What kind of background do you have in business, marketing, and sales?

85% of the skill needed for running a photography business is business/marketing/sales skill. 15% is about your skill as a photographer.


----------



## bdavis (Oct 12, 2009)

I have a little bit of knowledge. I'm not a professional, but I have a little experience. I guess the point of this post was to gain some insight and hopefully receive pointers to improve my response rate/bookings. I'm interested in hearing how others have gotten responses that translated into shoots.


----------



## SpeedTrap (Oct 12, 2009)

OK, well looking at your price list and website I can guess you want to shoot model portfolio and fashion work.  

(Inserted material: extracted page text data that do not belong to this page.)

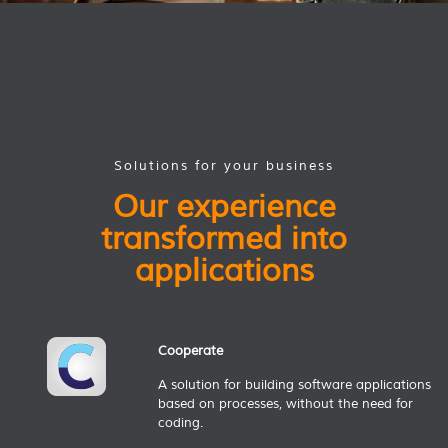
Solutions for your business
Our experience
transformed into
applications
Cooperate
A solution for building software applications
based on processes, without the need for
coding.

The only problem with this is that it is the same thing most photographers wants to shoot, and just like you they are willing to do it for free when they start out.

Someone just starting out modeling is going to seek out the TFCD or TFP people until they have experience, and then they want to be paid to shoot or they will pay for a high end photographer for their portfolio.

So you are in the catch 22

You need to have something to set you apart from the others; you need to have a style that draws people to you and makes them want your images in their portfolio.  As well I think you need to show more diversity in your work.


----------



## bdavis (Oct 12, 2009)

I do find myself in a catch 22. 

However, most people are attracted me because my work is unlike anyone in my area's. They all tell me they like the lighting/angles/colors and want to shoot with me. I feel that my work is good enough to pay for, but as soon as any mention of price comes out, they are turned off. I put a lot of work into a shoot and I can't keep doing freebies, I have to cover my expenses and time.

I've also tapped into the senior portraits market a bit. Some people have seen my stuff and asked about pricing for senior portraits. Upon delivering the pricing, I don't hear from them again.


----------



## SpeedTrap (Oct 12, 2009)

You need to keep at it and remember any client that runs from your pricing is not the type of client you want.

That being said try to give more detail in your lower end packages, you want your customers choosing your least expensinve package to be as excited as your most expensive.

As well I am a fan of posting your prices.this way if you are in the range they are looking for they will contact, but if you are too expensive they do not waste your time. Every one wants it for free.


----------



## bdavis (Oct 12, 2009)

I'm sorry, I guess I'm confused about "give more detail in your lower packages." What do you mean by that.

At this point, I just want clients, I'm tired of running around for hours shooting someone for nothing.


----------



## c.cloudwalker (Oct 12, 2009)

Your rates don't seem bad but I don't know your area so it is hard to tell. 

However, I would not pay them. Nothing horrible about your photos but there is no WOW factor either. And you may want to get yourself a book on posing. You may not want to shoot for nothing but models don't want to pay for something they can get for time spent.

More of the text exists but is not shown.